A comprehensive geriatric intervention detects multiple problems in older breast cancer patients.

Author information

1
Senior Adult Oncology, H. Lee Moffitt Cancer Center, University of South Florida, 12902 Magnolia Drive, Tampa, FL 33612, USA. extermann@moffitt.usf.edu

Abstract

Studies of comprehensive geriatric assessment (CGA) have shown the importance of follow-up for effectiveness, but this has not been tested in an oncology clinic. In this pilot study, we enrolled 15 early breast cancer patients, aged 70 and older. They received a multidisciplinary CGA every 3 months and structured follow-up from the SAOP nurse practitioner, dietitian, social worker, and pharmacist according to risk.

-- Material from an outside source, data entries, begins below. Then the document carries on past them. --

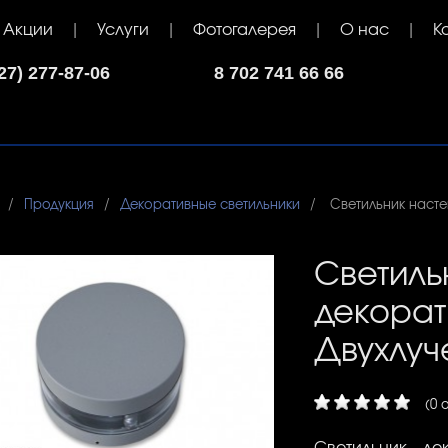
Акции
Услуги
Фотогалерея
О нас
К
7) 277-87-06
8 702 741 66 66
Продукция
Декоративные светильники
Светильник насте
Светиль
декорат
Двухлуч
(0 
Светильник де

Total follow-up was 6 months. Median age of evaluable patients was 79 years (range 72-87). Median number of comorbidities by Cumulative Index Rating Scale-Geriatric (CIRS-G) was 5 (3-9) at baseline. Ten patients were at pharmacological risk, five at psychosocial risk, and eight at nutritional risk. Patients presented on average six problems initially, and three new problems during follow-up. The intervention directly influenced oncological treatment in four cases. It ensured continuity/coordination of care in seven cases. Success rate in addressing problems was 87%. Mean Functional Assessment of Cancer Treatment-Breast (FACT-B) scores improved from 110.5 (S.D. 16.7) to 116.3 (S.D. 16.5) (t=0.025). Function and independence were maintained.

CONCLUSIONS:

Older patients with early breast cancer have a high prevalence of comorbidity. A CGA with follow-up has potential for improving the treatment and prognosis of these patients and is feasible in an academic oncology setting.

PMID:
14734156
[Indexed for MEDLINE]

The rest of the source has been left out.